A quick word before the main post. I will colloquially use the term hoarding for my personal experience. However hoarding is a genuine issue that deserves both real support and kindness. If you are experiencing hoarding or hoarding tendencies and are concerned or struggling - please reach out for support. I promise you don't have to face this alone.
I am going to divide this week's post up into two parts. I could do them as separate posts – but I feel that they are so closely linked that they deserve to sit together.
Part one: Loss of control.
A lot of internet culture today, mainly influencers, is focused on the haul (and then the unhaul). Buying massive amounts of products at one time for goodness knows how much (or being gifted massive amounts of products).
But this type of purchasing can also occur for other reasons.
I have talked a little in the past about my struggle with loss of control over my life since becoming disabled. So much was ripped away from me. Sometimes fast, sometimes slower. But when it went, it was gone for good.
The control over my life, my future, my destiny if you want to get cringy - was gone.
And I tried to fill that hole - in my case with purchases. I was so desperate to prove that I still had control over something that I would spend money on things I didn’t need, and eventually didn’t even want.
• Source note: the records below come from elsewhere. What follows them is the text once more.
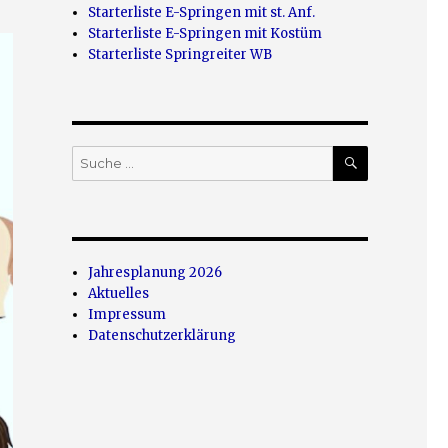
Starterliste E-Springen mit st. Anf.
Starterliste E-Springen mit Kostüm
Starterliste Springreiter WB
SUCHEN
Suche
nach:
Jahresplanung 2026
Aktuelles
Impressum
Datenschutzerklärung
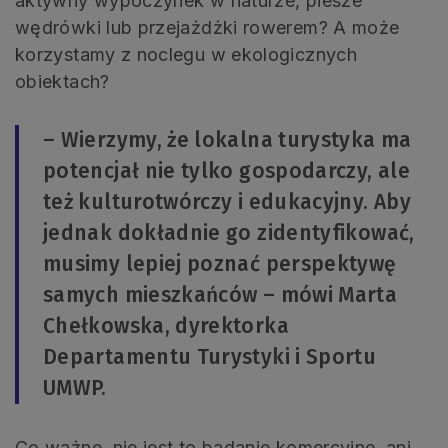
aktywny wypoczynek w naturze, piesze
wędrówki lub przejażdżki rowerem? A może
korzystamy z noclegu w ekologicznych
obiektach?
– Wierzymy, że lokalna turystyka ma
potencjał nie tylko gospodarczy, ale
też kulturotwórczy i edukacyjny. Aby
jednak dokładnie go zidentyfikować,
musimy lepiej poznać perspektywę
samych mieszkańców – mówi Marta
Chełkowska, dyrektorka
Departamentu Turystyki i Sportu
UMWP.
Co ważne, nie jest to badanie komercyjne, ani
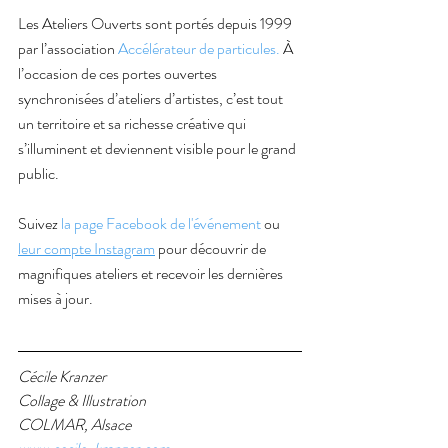
Les Ateliers Ouverts sont portés depuis 1999 
par l’association 
Accélérateur de particules.
 À 
l’occasion de ces portes ouvertes 
synchronisées d’ateliers d’artistes, c’est tout 
un territoire et sa richesse créative qui 
s’illuminent et deviennent visible pour le grand 
public. 
Suivez
 la page Facebook de l'événement
 ou 
leur compte Instagram
 pour découvrir de 
magnifiques ateliers et recevoir les dernières 
mises à jour. 
Cécile Kranzer
Collage & Illustration
COLMAR, Alsace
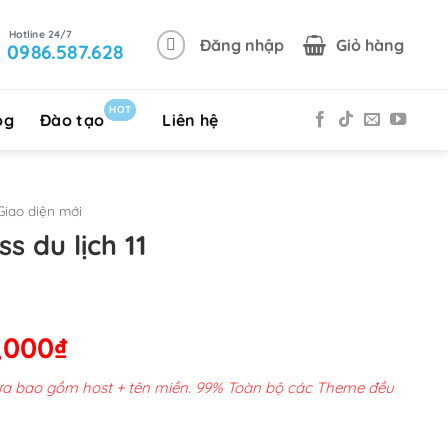
Đăng nhập
Giỏ hàng
0986.587.628
HOT
og
Đào tạo
Liên hệ
iao diện mới
 du lịch 11
Giá
,000
₫
hiện
chưa bao gồm host + tên miền. 99% Toàn bộ các Theme đều
tại
00,000₫.
là:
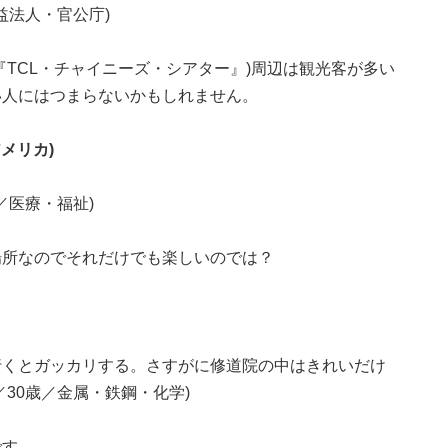
益法人・官公庁)
『TCL・チャイニーズ・シアター』)周辺は観光客が多い
い人にはつまらないかもしれません。
メリカ)
／医療・福祉)
場所なのでそれだけでも楽しいのでは？
行くとガッカリする。さすがに修道院の中はきれいだけ
30歳／金属・鉄鋼・化学)
....。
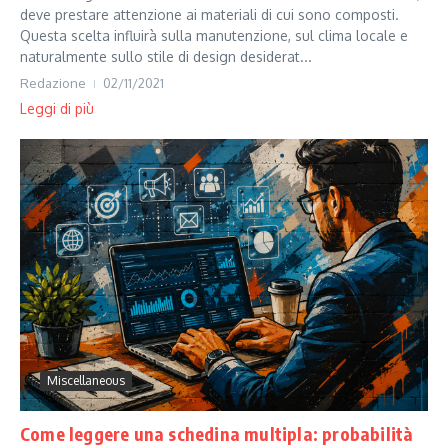
deve prestare attenzione ai materiali di cui sono composti.
Questa scelta influirà sulla manutenzione, sul clima locale e
naturalmente sullo stile di design desiderat...
Redazione
02/11/2021
Leggi di più
Miscellaneous
Come leggere una schedina multipla: probabilità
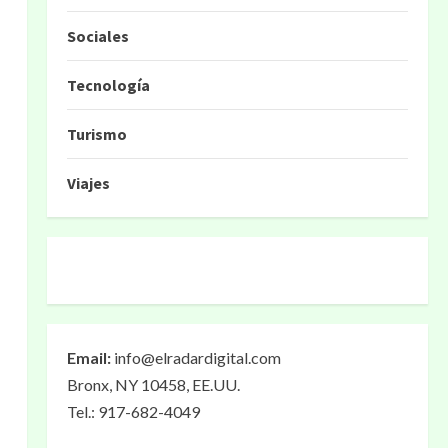
Sociales
Tecnología
Turismo
Viajes
Email:
info@elradardigital.com
Bronx, NY 10458, EE.UU.
Tel.: 917-682-4049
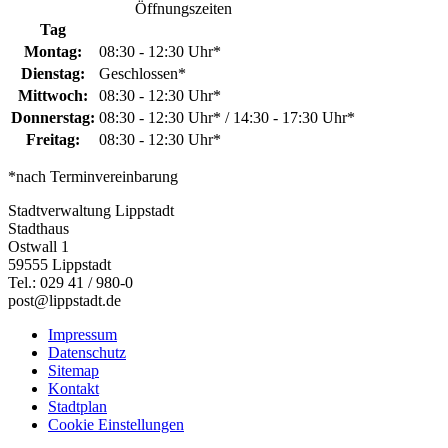
Öffnungszeiten
Tag
Montag:
08:30 - 12:30 Uhr*
Dienstag:
Geschlossen*
Mittwoch:
08:30 - 12:30 Uhr*
Donnerstag:
08:30 - 12:30 Uhr* / 14:30 - 17:30 Uhr*
Freitag:
08:30 - 12:30 Uhr*
*nach Terminvereinbarung
Stadtverwaltung Lippstadt
Stadthaus
Ostwall 1
59555 Lippstadt
Tel.: 029 41 / 980-0
post@lippstadt.de
Impressum
Datenschutz
Sitemap
Kontakt
Stadtplan
Cookie Einstellungen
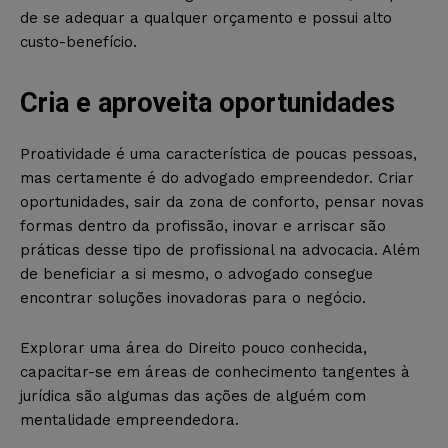
de se adequar a qualquer orçamento e possui alto
custo-benefício.
Cria e aproveita oportunidades
Proatividade é uma característica de poucas pessoas,
mas certamente é do advogado empreendedor. Criar
oportunidades, sair da zona de conforto, pensar novas
formas dentro da profissão, inovar e arriscar são
práticas desse tipo de profissional na advocacia. Além
de beneficiar a si mesmo, o advogado consegue
encontrar soluções inovadoras para o negócio.
Explorar uma área do Direito pouco conhecida,
capacitar-se em áreas de conhecimento tangentes à
jurídica são algumas das ações de alguém com
mentalidade empreendedora.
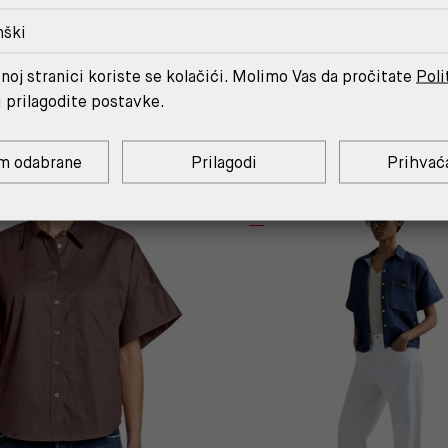
nški
noj stranici koriste se kolačići. Molimo Vas da pročitate
Poli
MOŽDA ĆE TI SE SVIDJETI
i prilagodite postavke.
m odabrane
Prilagodi
Prihvać
%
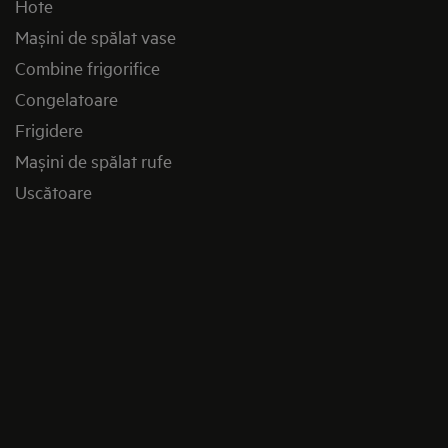
Hote
Mașini de spălat vase
Combine frigorifice
Congelatoare
Frigidere
Mașini de spălat rufe
Uscătoare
If I am being honest here, it really shames me to admit this. But I think it is important so that you know you aren’t alone.
But, I think it is that second part which actually saved me, I think.
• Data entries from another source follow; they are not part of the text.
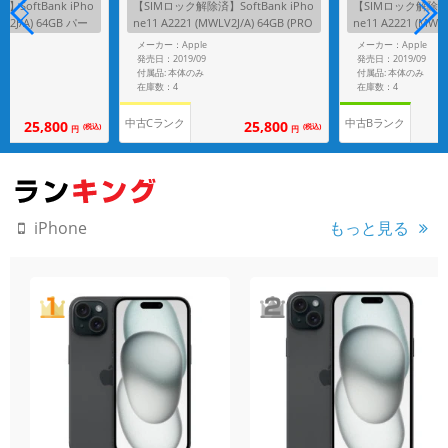
SoftBank iPho
【SIMロック解除済】SoftBank iPho
【SIMロック解除済】S
LX2J/A) 64GB パー
ne11 A2221 (MWLV2J/A) 64GB (PRO
ne11 A2221 (MWL
DUCT)RED
プル
メーカー：Apple
メーカー：Apple
発売日：2019/09
発売日：2019/09
付属品: 本体のみ
付属品: 本体のみ
在庫数：4
在庫数：4
中古Cランク
中古Bランク
25,800
25,800
(税込)
(税込)
円
円
もっと見る
iPhone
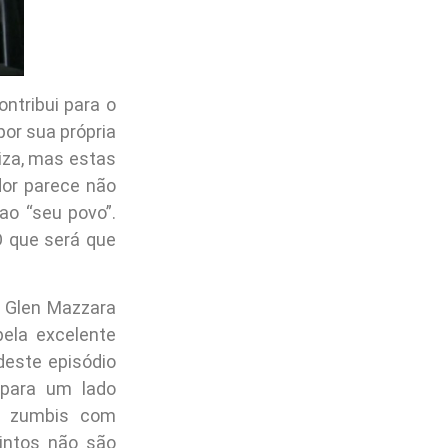
ntribui para o
or sua própria
liza, mas estas
dor parece não
ao “seu povo”.
O que será que
. Glen Mazzara
ela excelente
deste episódio
 para um lado
do zumbis com
intos não são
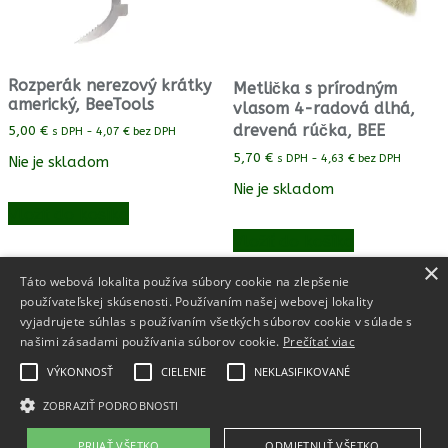
Rozperák nerezový krátky
Metlička s prírodným
americký, BeeTools
vlasom 4-radová dlhá,
drevená rúčka, BEE
5,00
€
s DPH -
4,07
€
bez DPH
5,70
€
s DPH -
4,63
€
bez DPH
Nie je skladom
Nie je skladom
Vložiť do košíka
Vložiť do košíka
×
Táto webová lokalita používa súbory cookie na zlepšenie
používateľskej skúsenosti. Používaním našej webovej lokality
vyjadrujete súhlas s používaním všetkých súborov cookie v súlade s
Peter Flimel 2026
našimi zásadami používania súborov cookie.
Prečítať viac
Zásady používania súborov cookie (EÚ)
VÝKONNOSŤ
CIELENIE
NEKLASIFIKOVANÉ
Zásady ochrany osobných údajov
Všeobecné obchodné podmienky
ZOBRAZIŤ PODROBNOSTI
Reklamačný poriadok
PRIJAŤ VŠETKO
ODMIETNUŤ VŠETKO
Because I found myself holding two audiobook CDs (bought second hand, so not that expensive) - and I realised: I don't actually care about either of them.
I bought them because I was afraid of missing out on the chance to have them. I brought them because I wanted to feel in control of my life. The actual CDs didn't matter. The purchase mattered.
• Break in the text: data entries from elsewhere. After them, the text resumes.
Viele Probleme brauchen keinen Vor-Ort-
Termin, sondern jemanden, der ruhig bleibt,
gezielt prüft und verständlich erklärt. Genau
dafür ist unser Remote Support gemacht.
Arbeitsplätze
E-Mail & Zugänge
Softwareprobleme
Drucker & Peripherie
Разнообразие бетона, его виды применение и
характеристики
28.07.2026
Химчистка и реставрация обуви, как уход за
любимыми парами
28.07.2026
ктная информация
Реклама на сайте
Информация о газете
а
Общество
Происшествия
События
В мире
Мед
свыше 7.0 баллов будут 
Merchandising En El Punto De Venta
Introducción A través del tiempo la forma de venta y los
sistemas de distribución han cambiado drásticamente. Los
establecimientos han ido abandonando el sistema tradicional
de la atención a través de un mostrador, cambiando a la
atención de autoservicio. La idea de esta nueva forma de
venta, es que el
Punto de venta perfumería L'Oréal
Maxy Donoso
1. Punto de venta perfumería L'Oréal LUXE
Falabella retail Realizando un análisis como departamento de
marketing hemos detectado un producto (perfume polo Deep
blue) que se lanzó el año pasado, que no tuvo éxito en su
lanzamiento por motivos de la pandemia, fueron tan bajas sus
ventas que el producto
And with that realisation I was able to start paying more attention to the urge to spend.
Unsurprisingly I found pretty quickly that the urge hit when I felt stressed or out of control.
This new understanding has allowed me to spot when I am spiralling, and try and redirect into a non-spending action (which admittedly sometimes includes stress eating).
But I am slowly learning to see it for what it is – a desire to have some control over my life – and take what action I can that is both safe and healthier.
Does it always work? No. But I will keep trying.
FOMO - especially when collecting either items that have gone (or are less) in fashion, or second-hand items which are harder to find...well there is some validity in it.
Because if you are collecting older books, or CDs, or whatever second hand - you might not find it again. At least for quite some time.
Same with manga actually. Because if they go out of print it might not come back as a physical print copy again.
So - the FOMO - is real. And it can be valid.
Sometimes, FOMO can strike alongside the control urge in part one.
This happened to me a few days ago.
I was starting to browse around for Christmas presents (ok so this was admittedly written around Sept last year, but still it is worth mentioning - I promise I am not doing Christmas shopping in May unless there is a specific sale on).
And I came across an unabridged copy of The Hogfather by Terry Pratchett.
Which, for any who try to collect the unabridged CDs know, is like finding hens’ teeth. That is - really freaking hard.
(I know I can get it from Audible - but that didn't pop into my head right then).
I had to get it. I might never find another copy - at least not one under £30!
The urge was starting to climb up my chest and I could feel the thrum of "Get it. You will regret missing it. It might never come back like this..."
Fortunately, the logical side of my brain managed to break through the urge (it took a hot minute, but it got there).
And I was able to ask myself some questions:
Would I actually listen to it?
Have I ever wanted to listen to it before?
And the answers came back:
Because I was afraid of missing out (fomo)
Honestly, probably not. I hadn't read the book, although I do enjoy the TV adaptation
No - I can always get an unabridged version from audible (see, I did remember eventually!)
With those answers clear in my head (and yes, said out loud), I was able to take a step back from the control urge and fomo, and leave my money well alone.
Now obviously, it isn't always this easy, and I don't say any of this to judge.
I also want to add that you will never be perfect. I know I'm not.
(As an extra tip if you live with trusted family or friends - send your cards on "holiday" - aka give them to a trusted person - so that you can't spend money impulsively when that urge for control comes).
Instead, I wanted to talk about it this week to reassure you that if you struggle with this urge - both as a collector of second hand/rarer items, or someone struggling for a sense of control – you are not alone in struggling with this.
Importantly though - if the urge to buy stuff is either putting you in financial difficulties, or is resulting in potential health hazards at home - please don't be ashamed. This can happen to anyone, and there are so many people who can help.
If you are struggling, please do reach out for help.